Thus there arose after a short period of liberalism, and beginning with the ’eighties of the Nineteenth Century, a period of a most savage and intensifying anti-Semitism, of increasing maltreatments of the Jews by their environment, and of a progressive disfranchisement. After 1882, the Jews were limited to a pale of settlement embracing only four per cent. of the area of the Russian Empire. Only rich merchants, certain intellectuals, and certain master-artisans were permitted to settle outside the pale, and within it, they were permitted to live only in the cities. All the Jews who had settled in the country districts were forced into the cities beginning with 1882, and many who had ventured outside of the pale of settlement during the liberal era were again forced back into it.

Among those congested in this area, a terrible period of distress ensued. The pogroms were bad enough. Worse were the devilish torments and extortions practised by the Russian authorities; worst of all was the material distress.
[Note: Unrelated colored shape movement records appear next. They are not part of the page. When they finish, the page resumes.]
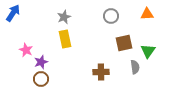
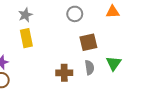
green triangle: (148, 51) -> (114, 63), moved
gray semicircle: (135, 67) -> (89, 68), moved

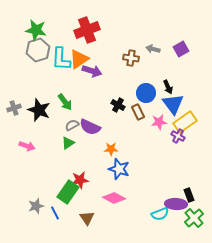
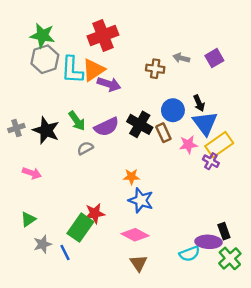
black cross: (118, 105) -> (140, 124), size x1.5
purple semicircle: (90, 127) -> (107, 127), moved, turned -50
green triangle: (68, 143) -> (28, 219), moved
brown triangle: (87, 218) -> (139, 263), moved

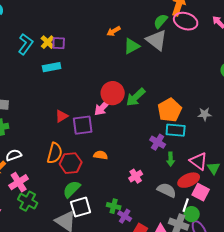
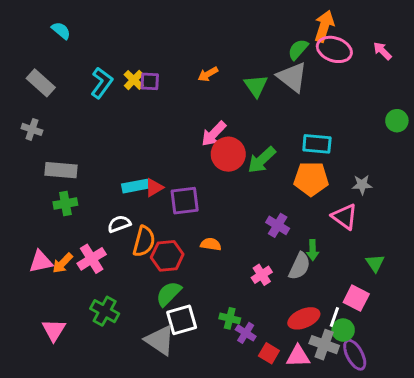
orange arrow: (114, 31) -> (208, 74), moved
green triangle: (132, 46) -> (256, 86), turned -36
cyan rectangle: (52, 67) -> (135, 186), moved
pink arrow: (103, 107) -> (214, 134), moved
orange pentagon: (170, 110) -> (311, 179), turned 30
cyan rectangle: (176, 130) -> (317, 144), moved
purple cross: (158, 142) -> (278, 225), moved
white semicircle: (14, 155) -> (119, 224), moved
pink triangle: (199, 161) -> (345, 217), moved
red ellipse: (189, 180) -> (304, 318), moved
pink cross: (19, 182) -> (92, 259), moved
gray semicircle: (167, 190) -> (299, 266), moved, turned 90

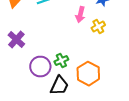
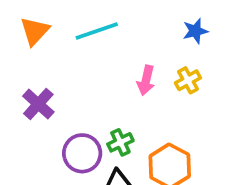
pink arrow: (80, 15) -> (146, 80), moved

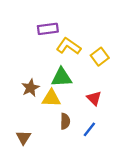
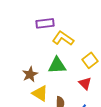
yellow square: (100, 57) -> (90, 60), moved
yellow triangle: (51, 98) -> (40, 93), moved, turned 30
In this terrible situation only the bravest are courageous enough to fight for a better lot. Of the others, all who have any means of doing so, and any prospect of obtaining employment elsewhere, resort to emigration; industrial workers therefore emigrated more than petty tradesmen. Particularly marked is the emigration in the overcrowded vocations. According to the census of 1897, there were 147,435 Jews employed as tailors in the pale of settlement. From 1899 to 1910, 15,396 members of this trade emigrated to the United States from the pale of settlement each year; in other words, 10.5 per cent. annually. On the other hand, the average for shoemakers was only 1960 per year, or 2.7 per cent. The garment industry was predominantly still a domestic industry, producing for the local requirements, while in the shoemaking industry factory production was rapidly growing, and filled a market over all Russia. [11] The Jewish immigration to America was more numerous than to any other country. From 1881 to 1912, the total Jewish immigration to the United States amounted to 2,258,146 persons; from 1899 to 1912, to 1,246,260 persons. The total immigration of Jews from 1881 to 1898 was 1,011,886, of which 526,122, or more than half, came from Russia. From 1899 to 1911, the total number of Jewish immigrants was 1,165,665, of which 831,001, or three-quarters, came from Russia.

The Jewish emigration from Russia to the countries of Western Europe was far smaller than the above figures. According to Ruppin’s figures, the following numbers of Jews emigrated from 1881 to 1908.

 

From Russia

From Austria

From Germany

From Other Countries

Total

To England

150,000

10,000

20,000

10,000

190,000

To Germany

  15,000

25,000

  40,000

To France

  30,000

10,000

10,000

  50,000

To Belgium

    5,000

  5,000

  10,000

In the case of Germany and Austria, internal migrations of Jews from east to west were of greater importance.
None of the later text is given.